Question Completion:

Transactions that affect earnings do not necessarily affect cash. Identify the effect, if any, that each of the following transactions would have upon cash and net income.

Answer:

Effects of transactions on cash and net income:

(a) Purchased $110 of supplies for cash.

Cash–$110 Net income $0

(b) Recorded an adjusting entry to record use of $20 of the above supplies.

Cash - $0 Net Income -$20

(c) Made sales of $1,500, all on account.

Cash -$0 Net Income +$1,500

(d) Received $850 from customers in payment of their accounts.

Cash +$850 Net Income $0

(e) Purchased equipment for cash, $2,550.

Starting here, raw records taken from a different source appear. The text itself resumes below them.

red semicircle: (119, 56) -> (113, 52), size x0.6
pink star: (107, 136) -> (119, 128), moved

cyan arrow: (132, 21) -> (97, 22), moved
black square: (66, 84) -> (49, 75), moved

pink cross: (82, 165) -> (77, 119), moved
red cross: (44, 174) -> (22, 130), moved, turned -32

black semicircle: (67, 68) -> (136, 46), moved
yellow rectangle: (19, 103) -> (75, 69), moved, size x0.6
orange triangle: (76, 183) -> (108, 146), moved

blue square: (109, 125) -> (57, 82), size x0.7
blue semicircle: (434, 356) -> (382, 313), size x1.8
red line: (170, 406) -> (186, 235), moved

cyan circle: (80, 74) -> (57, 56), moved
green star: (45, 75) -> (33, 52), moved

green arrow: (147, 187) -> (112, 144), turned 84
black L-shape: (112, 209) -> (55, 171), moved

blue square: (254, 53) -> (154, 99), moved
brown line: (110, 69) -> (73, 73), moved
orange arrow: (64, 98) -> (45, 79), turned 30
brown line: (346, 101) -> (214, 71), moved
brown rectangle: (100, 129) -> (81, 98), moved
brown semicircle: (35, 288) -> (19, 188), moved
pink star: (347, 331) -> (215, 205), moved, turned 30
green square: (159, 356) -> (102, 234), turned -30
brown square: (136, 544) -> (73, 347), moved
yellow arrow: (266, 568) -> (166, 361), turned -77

Cash -$2,550 Net Income $0

(f) Recorded depreciation of building for period used, $740.

Cash $0 Net Income -$740

Explanation:

As stated earlier, business transactions that affect earnings do not necessarily affect cash.  This fact is demonstrated in the above examples.  Unless the transaction is for cash and affects a revenue or expense account, it will not affect cash and earnings at the same time.  An example of a transaction that affects both is the sale of goods for cash.  This will increase the cash balance as well as boasting the earnings.  Another example is the cash payment for rent expense.  This will reduce the cash balance as well as reduce the earnings.